# Airlessco lp540 repack help...



## Softy (Jul 19, 2009)

Hi guys,
I just got a chance to repack mine Airlessco LP540. Everything was fine but I've problem remove the small ball and seat inside the piston. I got the retainer out with 1/4" hex but the o-ring and seat are hard to come out. Is there a technique to remove that thing? Thanks.


----------



## robladd (Nov 22, 2010)

Softy said:


> Hi guys,
> I just got a chance to repack mine Airlessco LP540. Everything was fine but I've problem remove the small ball and seat inside the piston. I got the retainer out with 1/4" hex but the o-ring and seat are hard to come out. Is there a technique to remove that thing? Thanks.

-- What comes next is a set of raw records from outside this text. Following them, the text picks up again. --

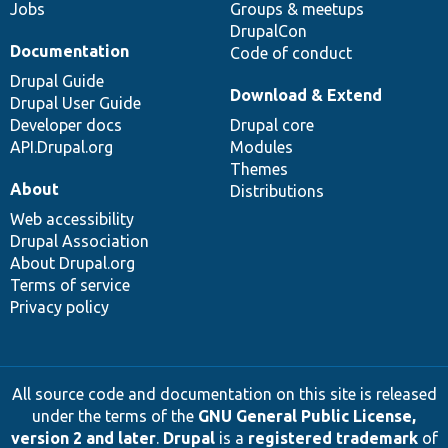
Jobs
Groups & meetups
DrupalCon
Documentation
Code of conduct
Drupal Guide
Download & Extend
Drupal User Guide
Developer docs
Drupal core
API.Drupal.org
Modules
Themes
About
Distributions
Web accessibility
Drupal Association
About Drupal.org
Terms of service
Privacy policy
All source code and documentation on this site is released
under the terms of the
GNU General Public License,
version 2 and later
.
Drupal
is a
registered trademark
of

Soak in lacquer thinner, later use a penetrating oil like PB Blaster should do it.

I have a airless 690 and have done it this way. You have to remember that this component of the pump sees extreme pressure and heavy use.


----------



## NCPaint1 (Aug 6, 2009)

Dental pick, that's what I use


----------



## Softy (Jul 19, 2009)

Thanks for the idea. Seem like the pump is mostly use with latex so I let it soak with floor stripper this morning. If that doesn't work then will do paint thinner or spirit next. Will stop by HF and see what kind of dental pick they have.


----------



## mr.fixit (Aug 16, 2009)

Andy is correct as always. A dental pick is the only way to go.:thumbup:


----------



## Softy (Jul 19, 2009)

Oh good mr. fixit is here. I was gonna write you email. I got it out with repacking tool and hammer. The seat was already broken and that's why it stuck inside. I also broke the $9 dental pick from HF which led me to use the hammer. 
Can you get a seat? What's the best pymt for you? You take e-check, mc/visa? My friend paypal it last time.


----------



## Softy (Jul 19, 2009)

I just bought the seat locally. Will get graco repack kit from you when I come back down from north.


----------



## mr.fixit (Aug 16, 2009)

I would not recommend a hammer:no: but if it works for you :thumbup:


----------



## NCPaint1 (Aug 6, 2009)

mr.fixit said:


> I would not recommend a hammer:no: but if it works for you :thumbup:


Why? Best thing ever when a guy takes a hammer to his pump ...it means I get to replace more stuff


----------



## Softy (Jul 19, 2009)

Well, it suck and build up some pressure but once it past 1,000psi it starting to spit the water out from the bottom of the pump. It actually blew out o-ring #11. I think the piston is worn. It does have tiny rough area but I didn't think it's that bad until now.


----------